** Provided records follows **

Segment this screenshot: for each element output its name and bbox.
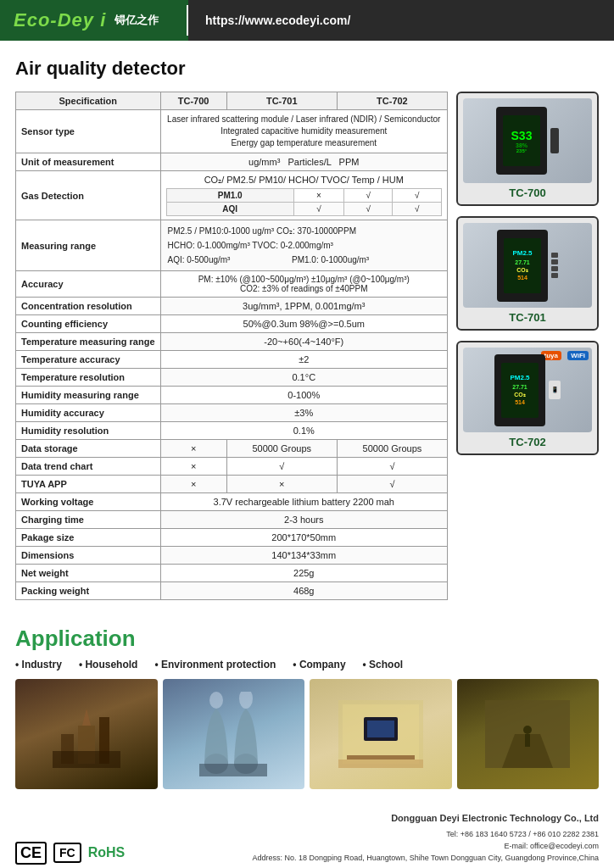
outdoor-svg — [485, 700, 570, 768]
product-image-tc701: PM2.5 27.71 CO₂ 514 — [463, 223, 592, 308]
table-row: Humidity accuracy ±3% — [16, 404, 448, 422]
app-bullet-school: School — [363, 659, 404, 670]
spec-label: Dimensions — [16, 547, 161, 565]
spec-label: Unit of measurement — [16, 153, 161, 171]
table-row: Working voltage 3.7V rechargeable lithiu… — [16, 493, 448, 511]
sub-label: PM1.0 — [166, 189, 293, 203]
svg-rect-4 — [53, 751, 120, 768]
spec-value: 2-3 hours — [160, 511, 447, 529]
range-row: HCHO: 0-1.000mg/m³ TVOC: 0-2.000mg/m³ — [166, 238, 442, 253]
spec-val-700: × — [160, 458, 226, 476]
table-row: Concentration resolution 3ug/mm³, 1PPM, … — [16, 298, 448, 315]
svg-point-8 — [209, 692, 223, 709]
data-trend-chart-label: Data trend chart — [16, 458, 161, 476]
spec-val-702: √ — [337, 458, 447, 476]
industrial-svg — [53, 700, 120, 768]
device-screen-tc700: S33 38% 235° — [503, 115, 540, 166]
svg-point-9 — [239, 692, 253, 709]
packing-weight-label: Packing weight — [16, 582, 161, 600]
spec-label: Pakage size — [16, 529, 161, 547]
spec-layout: Specification TC-700 TC-701 TC-702 Senso… — [15, 92, 599, 600]
table-row: Packing weight 468g — [16, 582, 448, 600]
application-section: Application Industry Household Environme… — [0, 626, 614, 798]
spec-label: Temperature resolution — [16, 369, 161, 387]
col-tc701: TC-701 — [226, 92, 337, 110]
col-tc702: TC-702 — [337, 92, 447, 110]
gas-header: CO₂/ PM2.5/ PM10/ HCHO/ TVOC/ Temp / HUM — [166, 175, 442, 186]
sub-701: √ — [343, 189, 393, 203]
wifi-badge: WiFi — [567, 351, 589, 360]
device-screen-tc702: PM2.5 27.71 CO₂ 514 — [501, 363, 539, 418]
rohs-logo: RoHS — [88, 845, 126, 860]
app-bullet-company: Company — [293, 659, 345, 670]
app-bullet-industry: Industry — [15, 659, 62, 670]
spec-label: Sensor type — [16, 110, 161, 153]
device-tc702: PM2.5 27.71 CO₂ 514 — [494, 354, 545, 426]
main-content: Air quality detector Specification TC-70… — [0, 41, 614, 609]
sub-702: √ — [393, 203, 442, 216]
range-row: PM2.5 / PM10:0-1000 ug/m³ CO₂: 370-10000… — [166, 224, 442, 238]
spec-label: Concentration resolution — [16, 298, 161, 315]
spec-table-col: Specification TC-700 TC-701 TC-702 Senso… — [15, 92, 448, 600]
spec-label: Humidity resolution — [16, 422, 161, 440]
svg-marker-3 — [82, 709, 91, 726]
sub-700: √ — [293, 203, 343, 216]
product-images-col: S33 38% 235° TC-700 — [456, 92, 599, 455]
page-footer: CE FC RoHS Dongguan Deyi Electronic Tech… — [0, 811, 614, 868]
table-row: Sensor type Laser infrared scattering mo… — [16, 110, 448, 153]
spec-value: Laser infrared scattering module / Laser… — [160, 110, 447, 153]
spec-value: 0.1°C — [160, 369, 447, 387]
spec-value: ug/mm³ Particles/L PPM — [160, 153, 447, 171]
company-tel: Tel: +86 183 1640 5723 / +86 010 2282 23… — [253, 828, 599, 840]
spec-label: Working voltage — [16, 493, 161, 511]
measuring-sub-table: PM2.5 / PM10:0-1000 ug/m³ CO₂: 370-10000… — [166, 224, 442, 267]
svg-rect-20 — [485, 700, 570, 768]
spec-label: TUYA APP — [16, 476, 161, 493]
table-row: Counting efficiency 50%@0.3um 98%@>=0.5u… — [16, 315, 448, 333]
product-card-tc702: tuya WiFi PM2.5 27.71 CO₂ 514 — [456, 341, 599, 455]
application-bullets: Industry Household Environment protectio… — [15, 659, 599, 670]
range-row: PM1.0: 0-1000ug/m³ — [290, 253, 442, 267]
spec-label: Temperature measuring range — [16, 333, 161, 351]
spec-value: 0-100% — [160, 387, 447, 404]
sub-702: √ — [393, 189, 442, 203]
logo-subtitle: 锝亿之作 — [114, 13, 159, 28]
table-row: Unit of measurement ug/mm³ Particles/L P… — [16, 153, 448, 171]
interior-svg — [338, 700, 423, 768]
svg-rect-14 — [347, 755, 415, 760]
col-tc700: TC-700 — [160, 92, 226, 110]
spec-label: Gas Detection — [16, 171, 161, 220]
table-row: Humidity measuring range 0-100% — [16, 387, 448, 404]
device-tc700: S33 38% 235° — [496, 107, 547, 175]
spec-val-701: √ — [226, 458, 337, 476]
spec-value: 3ug/mm³, 1PPM, 0.001mg/m³ — [160, 298, 447, 315]
company-name: Dongguan Deyi Electronic Technology Co.,… — [253, 811, 599, 826]
humidity-accuracy-value: ±3% — [160, 404, 447, 422]
spec-val-701: 50000 Groups — [226, 440, 337, 458]
table-row: Net weight 225g — [16, 565, 448, 582]
logo-brand: Eco-Dey i — [14, 9, 106, 31]
product-card-tc700: S33 38% 235° TC-700 — [456, 92, 599, 206]
table-row: Gas Detection CO₂/ PM2.5/ PM10/ HCHO/ TV… — [16, 171, 448, 220]
packing-weight-value: 468g — [160, 582, 447, 600]
product-label-tc701: TC-701 — [463, 311, 592, 324]
spec-val-701: × — [226, 476, 337, 493]
application-title: Application — [15, 626, 599, 652]
page-header: Eco-Dey i 锝亿之作 https://www.ecodeyi.com/ — [0, 0, 614, 41]
product-label-tc702: TC-702 — [463, 436, 592, 448]
counting-efficiency-value: 50%@0.3um 98%@>=0.5um — [160, 315, 447, 333]
product-image-tc700: S33 38% 235° — [463, 98, 592, 183]
spec-val-700: × — [160, 476, 226, 493]
app-image-cooling-tower — [163, 679, 305, 789]
table-row: Temperature accuracy ±2 — [16, 351, 448, 369]
spec-value: ±2 — [160, 351, 447, 369]
app-image-interior — [310, 679, 452, 789]
spec-label: Measuring range — [16, 220, 161, 271]
spec-label: Humidity measuring range — [16, 387, 161, 404]
product-card-tc701: PM2.5 27.71 CO₂ 514 — [456, 216, 599, 331]
spec-value: 140*134*33mm — [160, 547, 447, 565]
spec-label: Temperature accuracy — [16, 351, 161, 369]
company-email: E-mail: office@ecodeyi.com — [253, 840, 599, 852]
spec-val-702: 50000 Groups — [337, 440, 447, 458]
ce-logo: CE — [15, 842, 47, 865]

** End of Provided records **

◆ **Exercise prompt**
From the first line to the last, output the records exactly without pictures.

◆ **Response to the exercise**
Segment this screenshot: for each element output its name and bbox.
outdoor-svg — [485, 700, 570, 768]
product-image-tc701: PM2.5 27.71 CO₂ 514 — [463, 223, 592, 308]
table-row: Humidity accuracy ±3% — [16, 404, 448, 422]
app-bullet-school: School — [363, 659, 404, 670]
spec-label: Dimensions — [16, 547, 161, 565]
spec-label: Unit of measurement — [16, 153, 161, 171]
table-row: Working voltage 3.7V rechargeable lithiu… — [16, 493, 448, 511]
sub-label: PM1.0 — [166, 189, 293, 203]
svg-rect-4 — [53, 751, 120, 768]
spec-value: 2-3 hours — [160, 511, 447, 529]
range-row: HCHO: 0-1.000mg/m³ TVOC: 0-2.000mg/m³ — [166, 238, 442, 253]
spec-val-700: × — [160, 458, 226, 476]
table-row: Concentration resolution 3ug/mm³, 1PPM, … — [16, 298, 448, 315]
svg-point-8 — [209, 692, 223, 709]
data-trend-chart-label: Data trend chart — [16, 458, 161, 476]
spec-val-702: √ — [337, 458, 447, 476]
industrial-svg — [53, 700, 120, 768]
device-screen-tc700: S33 38% 235° — [503, 115, 540, 166]
svg-point-9 — [239, 692, 253, 709]
packing-weight-label: Packing weight — [16, 582, 161, 600]
spec-label: Pakage size — [16, 529, 161, 547]
spec-layout: Specification TC-700 TC-701 TC-702 Senso… — [15, 92, 599, 600]
table-row: Packing weight 468g — [16, 582, 448, 600]
application-section: Application Industry Household Environme… — [0, 626, 614, 798]
spec-label: Temperature resolution — [16, 369, 161, 387]
col-tc701: TC-701 — [226, 92, 337, 110]
col-tc702: TC-702 — [337, 92, 447, 110]
gas-header: CO₂/ PM2.5/ PM10/ HCHO/ TVOC/ Temp / HUM — [166, 175, 442, 186]
sub-701: √ — [343, 189, 393, 203]
wifi-badge: WiFi — [567, 351, 589, 360]
device-screen-tc702: PM2.5 27.71 CO₂ 514 — [501, 363, 539, 418]
rohs-logo: RoHS — [88, 845, 126, 860]
app-bullet-company: Company — [293, 659, 345, 670]
app-bullet-industry: Industry — [15, 659, 62, 670]
spec-label: Sensor type — [16, 110, 161, 153]
device-tc702: PM2.5 27.71 CO₂ 514 — [494, 354, 545, 426]
main-content: Air quality detector Specification TC-70… — [0, 41, 614, 609]
sub-702: √ — [393, 203, 442, 216]
range-row: PM2.5 / PM10:0-1000 ug/m³ CO₂: 370-10000… — [166, 224, 442, 238]
spec-label: Concentration resolution — [16, 298, 161, 315]
spec-table-col: Specification TC-700 TC-701 TC-702 Senso… — [15, 92, 448, 600]
spec-label: Humidity resolution — [16, 422, 161, 440]
svg-marker-3 — [82, 709, 91, 726]
sub-700: √ — [293, 203, 343, 216]
product-images-col: S33 38% 235° TC-700 — [456, 92, 599, 455]
page-footer: CE FC RoHS Dongguan Deyi Electronic Tech… — [0, 811, 614, 868]
table-row: Sensor type Laser infrared scattering mo… — [16, 110, 448, 153]
spec-value: Laser infrared scattering module / Laser… — [160, 110, 447, 153]
spec-value: 0.1°C — [160, 369, 447, 387]
spec-value: ug/mm³ Particles/L PPM — [160, 153, 447, 171]
company-tel: Tel: +86 183 1640 5723 / +86 010 2282 23… — [253, 828, 599, 840]
spec-label: Working voltage — [16, 493, 161, 511]
measuring-sub-table: PM2.5 / PM10:0-1000 ug/m³ CO₂: 370-10000… — [166, 224, 442, 267]
svg-rect-20 — [485, 700, 570, 768]
spec-label: TUYA APP — [16, 476, 161, 493]
table-row: Counting efficiency 50%@0.3um 98%@>=0.5u… — [16, 315, 448, 333]
product-card-tc702: tuya WiFi PM2.5 27.71 CO₂ 514 — [456, 341, 599, 455]
application-bullets: Industry Household Environment protectio… — [15, 659, 599, 670]
range-row: PM1.0: 0-1000ug/m³ — [290, 253, 442, 267]
spec-label: Temperature measuring range — [16, 333, 161, 351]
spec-value: 0-100% — [160, 387, 447, 404]
sub-702: √ — [393, 189, 442, 203]
logo-subtitle: 锝亿之作 — [114, 13, 159, 28]
table-row: Unit of measurement ug/mm³ Particles/L P… — [16, 153, 448, 171]
interior-svg — [338, 700, 423, 768]
svg-rect-14 — [347, 755, 415, 760]
col-tc700: TC-700 — [160, 92, 226, 110]
spec-label: Gas Detection — [16, 171, 161, 220]
table-row: Humidity measuring range 0-100% — [16, 387, 448, 404]
device-tc700: S33 38% 235° — [496, 107, 547, 175]
spec-val-701: √ — [226, 458, 337, 476]
spec-value: 3ug/mm³, 1PPM, 0.001mg/m³ — [160, 298, 447, 315]
company-name: Dongguan Deyi Electronic Technology Co.,… — [253, 811, 599, 826]
humidity-accuracy-value: ±3% — [160, 404, 447, 422]
spec-val-701: 50000 Groups — [226, 440, 337, 458]
table-row: Net weight 225g — [16, 565, 448, 582]
logo-brand: Eco-Dey i — [14, 9, 106, 31]
product-card-tc700: S33 38% 235° TC-700 — [456, 92, 599, 206]
table-row: Gas Detection CO₂/ PM2.5/ PM10/ HCHO/ TV… — [16, 171, 448, 220]
packing-weight-value: 468g — [160, 582, 447, 600]
product-label-tc701: TC-701 — [463, 311, 592, 324]
spec-val-701: × — [226, 476, 337, 493]
application-title: Application — [15, 626, 599, 652]
page-header: Eco-Dey i 锝亿之作 https://www.ecodeyi.com/ — [0, 0, 614, 41]
product-label-tc702: TC-702 — [463, 436, 592, 448]
counting-efficiency-value: 50%@0.3um 98%@>=0.5um — [160, 315, 447, 333]
product-image-tc700: S33 38% 235° — [463, 98, 592, 183]
spec-val-700: × — [160, 476, 226, 493]
app-image-cooling-tower — [163, 679, 305, 789]
table-row: Temperature accuracy ±2 — [16, 351, 448, 369]
spec-value: ±2 — [160, 351, 447, 369]
app-image-interior — [310, 679, 452, 789]
spec-label: Measuring range — [16, 220, 161, 271]
spec-label: Humidity measuring range — [16, 387, 161, 404]
product-card-tc701: PM2.5 27.71 CO₂ 514 — [456, 216, 599, 331]
spec-value: 140*134*33mm — [160, 547, 447, 565]
spec-label: Temperature accuracy — [16, 351, 161, 369]
company-email: E-mail: office@ecodeyi.com — [253, 840, 599, 852]
spec-val-702: 50000 Groups — [337, 440, 447, 458]
ce-logo: CE — [15, 842, 47, 865]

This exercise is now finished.